*** Opening Data supplied ***

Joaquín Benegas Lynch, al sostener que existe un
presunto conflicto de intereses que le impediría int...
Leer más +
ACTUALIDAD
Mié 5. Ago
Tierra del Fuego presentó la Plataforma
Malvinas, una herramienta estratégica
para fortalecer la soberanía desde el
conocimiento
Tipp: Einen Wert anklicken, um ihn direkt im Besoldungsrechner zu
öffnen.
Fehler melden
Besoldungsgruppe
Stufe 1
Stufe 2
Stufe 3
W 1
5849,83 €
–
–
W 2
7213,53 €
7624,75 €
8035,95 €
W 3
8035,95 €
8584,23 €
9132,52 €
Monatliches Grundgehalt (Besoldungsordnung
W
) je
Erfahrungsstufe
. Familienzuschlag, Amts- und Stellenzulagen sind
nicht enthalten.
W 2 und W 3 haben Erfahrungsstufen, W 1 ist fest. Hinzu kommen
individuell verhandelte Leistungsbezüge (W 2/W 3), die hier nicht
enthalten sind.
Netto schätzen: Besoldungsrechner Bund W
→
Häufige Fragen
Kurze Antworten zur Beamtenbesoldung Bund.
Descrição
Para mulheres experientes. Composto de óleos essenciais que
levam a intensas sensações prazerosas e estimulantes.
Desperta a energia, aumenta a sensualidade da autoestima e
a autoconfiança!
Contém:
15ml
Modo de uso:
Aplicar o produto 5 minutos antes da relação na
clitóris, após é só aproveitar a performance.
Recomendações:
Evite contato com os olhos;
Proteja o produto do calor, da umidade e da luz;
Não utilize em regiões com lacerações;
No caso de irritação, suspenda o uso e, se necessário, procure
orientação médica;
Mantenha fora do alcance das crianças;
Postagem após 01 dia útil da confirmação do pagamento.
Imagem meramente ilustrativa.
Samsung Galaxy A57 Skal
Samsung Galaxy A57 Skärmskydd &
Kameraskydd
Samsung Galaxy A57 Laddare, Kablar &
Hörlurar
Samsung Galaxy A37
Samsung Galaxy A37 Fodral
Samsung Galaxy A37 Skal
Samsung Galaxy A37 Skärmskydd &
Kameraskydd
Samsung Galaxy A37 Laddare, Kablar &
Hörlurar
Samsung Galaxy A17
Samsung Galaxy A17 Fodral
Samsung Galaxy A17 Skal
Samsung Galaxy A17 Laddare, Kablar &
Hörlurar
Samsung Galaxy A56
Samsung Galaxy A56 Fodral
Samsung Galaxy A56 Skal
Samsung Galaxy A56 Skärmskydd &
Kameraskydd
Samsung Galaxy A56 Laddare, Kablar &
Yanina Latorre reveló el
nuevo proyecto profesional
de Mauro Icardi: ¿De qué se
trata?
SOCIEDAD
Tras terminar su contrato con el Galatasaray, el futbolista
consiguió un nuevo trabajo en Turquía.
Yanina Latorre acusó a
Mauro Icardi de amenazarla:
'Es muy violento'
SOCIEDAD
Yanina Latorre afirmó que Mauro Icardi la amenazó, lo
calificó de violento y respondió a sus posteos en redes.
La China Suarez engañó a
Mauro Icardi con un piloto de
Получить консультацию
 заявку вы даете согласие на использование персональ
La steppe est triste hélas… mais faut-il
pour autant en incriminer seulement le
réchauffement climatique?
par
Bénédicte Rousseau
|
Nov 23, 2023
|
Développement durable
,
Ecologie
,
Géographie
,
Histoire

*** Closing Data supplied ***

◆ Exercise requirements: Make an exact copy of the data above.

◆ Final answer:
Joaquín Benegas Lynch, al sostener que existe un
presunto conflicto de intereses que le impediría int...
Leer más +
ACTUALIDAD
Mié 5. Ago
Tierra del Fuego presentó la Plataforma
Malvinas, una herramienta estratégica
para fortalecer la soberanía desde el
conocimiento
Tipp: Einen Wert anklicken, um ihn direkt im Besoldungsrechner zu
öffnen.
Fehler melden
Besoldungsgruppe
Stufe 1
Stufe 2
Stufe 3
W 1
5849,83 €
–
–
W 2
7213,53 €
7624,75 €
8035,95 €
W 3
8035,95 €
8584,23 €
9132,52 €
Monatliches Grundgehalt (Besoldungsordnung
W
) je
Erfahrungsstufe
. Familienzuschlag, Amts- und Stellenzulagen sind
nicht enthalten.
W 2 und W 3 haben Erfahrungsstufen, W 1 ist fest. Hinzu kommen
individuell verhandelte Leistungsbezüge (W 2/W 3), die hier nicht
enthalten sind.
Netto schätzen: Besoldungsrechner Bund W
→
Häufige Fragen
Kurze Antworten zur Beamtenbesoldung Bund.
Descrição
Para mulheres experientes. Composto de óleos essenciais que
levam a intensas sensações prazerosas e estimulantes.
Desperta a energia, aumenta a sensualidade da autoestima e
a autoconfiança!
Contém:
15ml
Modo de uso:
Aplicar o produto 5 minutos antes da relação na
clitóris, após é só aproveitar a performance.
Recomendações:
Evite contato com os olhos;
Proteja o produto do calor, da umidade e da luz;
Não utilize em regiões com lacerações;
No caso de irritação, suspenda o uso e, se necessário, procure
orientação médica;
Mantenha fora do alcance das crianças;
Postagem após 01 dia útil da confirmação do pagamento.
Imagem meramente ilustrativa.
Samsung Galaxy A57 Skal
Samsung Galaxy A57 Skärmskydd &
Kameraskydd
Samsung Galaxy A57 Laddare, Kablar &
Hörlurar
Samsung Galaxy A37
Samsung Galaxy A37 Fodral
Samsung Galaxy A37 Skal
Samsung Galaxy A37 Skärmskydd &
Kameraskydd
Samsung Galaxy A37 Laddare, Kablar &
Hörlurar
Samsung Galaxy A17
Samsung Galaxy A17 Fodral
Samsung Galaxy A17 Skal
Samsung Galaxy A17 Laddare, Kablar &
Hörlurar
Samsung Galaxy A56
Samsung Galaxy A56 Fodral
Samsung Galaxy A56 Skal
Samsung Galaxy A56 Skärmskydd &
Kameraskydd
Samsung Galaxy A56 Laddare, Kablar &
Yanina Latorre reveló el
nuevo proyecto profesional
de Mauro Icardi: ¿De qué se
trata?
SOCIEDAD
Tras terminar su contrato con el Galatasaray, el futbolista
consiguió un nuevo trabajo en Turquía.
Yanina Latorre acusó a
Mauro Icardi de amenazarla:
'Es muy violento'
SOCIEDAD
Yanina Latorre afirmó que Mauro Icardi la amenazó, lo
calificó de violento y respondió a sus posteos en redes.
La China Suarez engañó a
Mauro Icardi con un piloto de
Получить консультацию
 заявку вы даете согласие на использование персональ
La steppe est triste hélas… mais faut-il
pour autant en incriminer seulement le
réchauffement climatique?
par
Bénédicte Rousseau
|
Nov 23, 2023
|
Développement durable
,
Ecologie
,
Géographie
,
Histoire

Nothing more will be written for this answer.